King Frederick William III of Prussia ordered the construction of the Neue Wache as a guardhouse for the Königliches Palais (Royal Palace), his palace across the road, to replace the old Artillery Guardhouse. He commissioned Schinkel, the leading exponent of neoclassicism in architecture, to design the building: this was Schinkel's first major commission in Berlin. The Neue Wache was inaugurated on 18 September 1818 by the Prussian 1st Guards Grenadiers on occasion of the official visit of Tsar Alexander I of Russia.Located between the Zeughaus and the Humboldt University, the plain building is characterised by four massive corner risalits and a portico of Doric columns. Schinkel wrote of his design: "The plan of this completely exposed building, free on all sides, is approximately the shape of a Roman castrum, thus the four sturdier corner towers and the inner courtyard." The statuary in the tympanum is intended as a memorial to Prussia's role in the Napoleonic Wars, whose final stage is known in Germany as the Wars of Liberation. It shows Nike, the goddess of victory, deciding a battle.
The building served as a royal guard house until the end of World War I and the fall of the monarchy in the German Revolution of 1918–19. In 1931 the architect Heinrich Tessenow was commissioned by the Free State of Prussia to redesign the building as a memorial to commemorate those who died in the Great War. Tessenow converted the interior into a memorial hall centered around a black granite block with an oak wreath designed by the sculptor Ludwig Gies, situated under an oculus (circular skylight). The Neue Wache was then known as the "Memorial of the Prussian State Government". After the Nazi Machtergreifung the building played a vital role as the site of the annual Heldengedenktag celebrations held by the Nazi Party and the Wehrmacht armed forces. The Neue Wache was heavily damaged by bombing and artillery during the Battle of Berlin in last months of World War II.
After the war, the Mitte district was located within the Soviet sector of Allied-occupied Berlin, and from 1949 was part of East Berlin, capital of the German Democratic Republic (GDR). Prior to the 1951 World Festival of Youth and Students, the East German leader Walter Ulbricht had two neoclassical marble statues of Gerhard von Scharnhorst and Friedrich Wilhelm Bülow by Christian Daniel Rauch removed from the sides of the portico (positioned on the south side of Unter den Linden since 2002).From 1957 the Communist authorities had the Neue Wache rebuilt and reopened in 1960 as a "Memorial to the Victims of Fascism and Militarism". In 1969, the 20th anniversary of the GDR, a glass prism structure with an eternal flame was placed in the centre of the hall. The remains of an Unknown Soldier and of a nameless Nazi concentration camp victim were enshrined in the building. Two soldiers of the Friedrich Engels Guard Regiment served as permanent honor guards, a Guard Mounting ceremony was held every Wednesday and Saturday, becoming a major tourist attraction.
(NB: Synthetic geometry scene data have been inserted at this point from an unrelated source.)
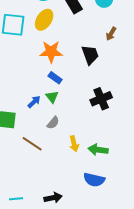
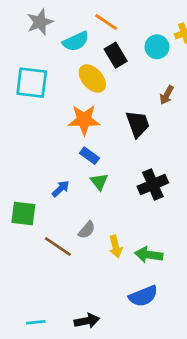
yellow ellipse: (44, 20) -> (92, 78), moved, turned -75
green triangle: (52, 97) -> (99, 182), moved
gray semicircle: (53, 123) -> (87, 230), moved
blue semicircle: (94, 180) -> (143, 296), turned -35

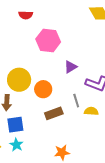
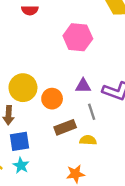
pink hexagon: (48, 40) -> (78, 37), moved
purple triangle: (71, 67) -> (83, 86), moved, turned 32
yellow semicircle: (91, 111) -> (88, 140), moved

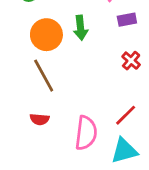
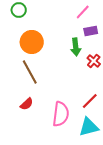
green arrow: (81, 28) -> (76, 47), moved
red semicircle: (40, 119) -> (27, 104), turned -48

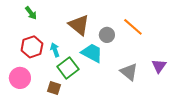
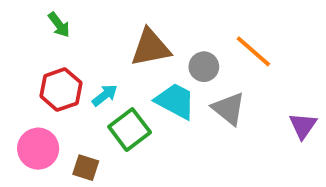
brown triangle: (79, 25) -> (151, 48), turned -50
cyan arrow: (55, 50) -> (105, 95), turned 72
gray triangle: (129, 72) -> (229, 109), moved
brown square: (54, 88) -> (86, 168), moved

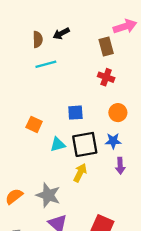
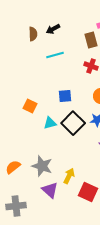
cyan line: (46, 64) -> (55, 55), moved
black square: (85, 144) -> (73, 123), turned -35
yellow arrow: (80, 173) -> (69, 176), moved

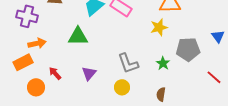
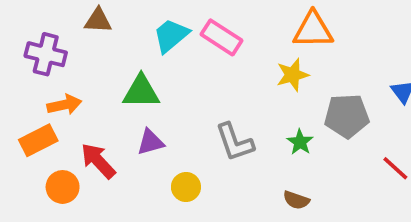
red arrow: (55, 73) -> (98, 161), size x1.5
purple triangle: (89, 73) -> (150, 142), moved, turned 35
yellow circle: (122, 87) -> (186, 187), moved
brown semicircle: (161, 94) -> (296, 200), turned -80

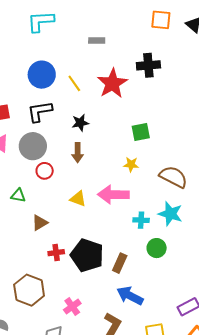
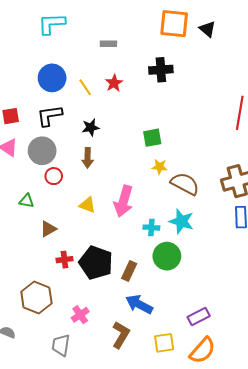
orange square: (161, 20) -> (174, 24), size x1.4
red star: (112, 83) -> (114, 83), moved, size x0.6
yellow star: (131, 165) -> (160, 167), moved
pink arrow: (113, 195) -> (124, 201), turned -76
green circle: (157, 248) -> (167, 256), size x1.4

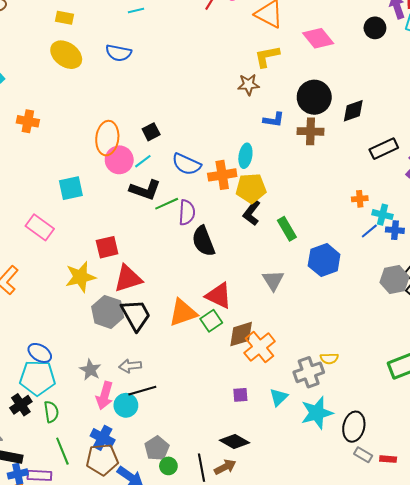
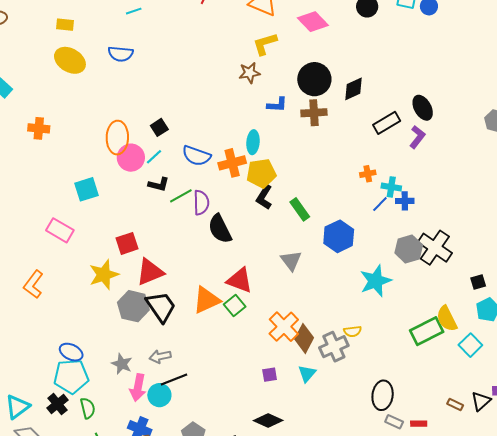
black L-shape: (145, 190) -> (159, 184), size x0.7
brown diamond: (241, 334) -> (304, 338), moved, turned -40
cyan star: (317, 413) -> (376, 281), moved

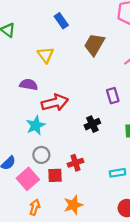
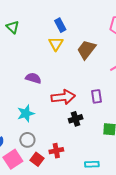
yellow triangle: (46, 55) -> (56, 44), moved
purple semicircle: (29, 85) -> (33, 78), moved
red arrow: (55, 103) -> (63, 97), moved
red square: (55, 175) -> (37, 159), turned 32

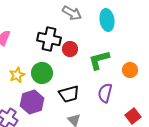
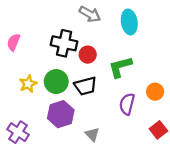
orange circle: (130, 70) -> (155, 92), moved
black trapezoid: (69, 94) -> (85, 86), moved
purple hexagon: (32, 102) -> (61, 114), moved

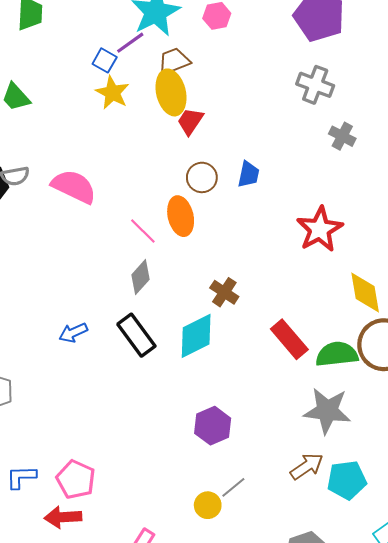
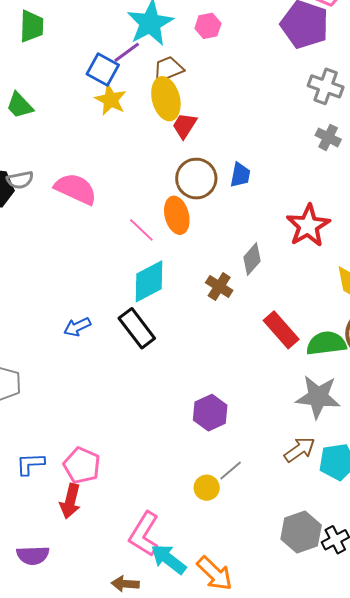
blue square: (105, 60) -> (103, 70), size x1.4
gray cross: (315, 85) -> (326, 86), moved
brown circle: (202, 177) -> (196, 179), size x1.4
gray diamond: (141, 277) -> (252, 259), moved
cyan diamond: (196, 336) -> (149, 281), moved
red arrow: (63, 517) -> (70, 501), turned -72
After German reunification, the Neue Wache was again rededicated in 1993, as the "Central Memorial of the Federal Republic of Germany for the Victims of War and Dictatorship." At the personal suggestion of Chancellor Helmut Kohl, the GDR memorial piece was removed and replaced by an enlarged version of Käthe Kollwitz's sculpture Mother with her Dead Son. The pietà-style sculpture is directly placed under the oculus, and so is exposed to the rain, snow and cold of the Berlin climate, symbolizing the suffering of civilians during World War II.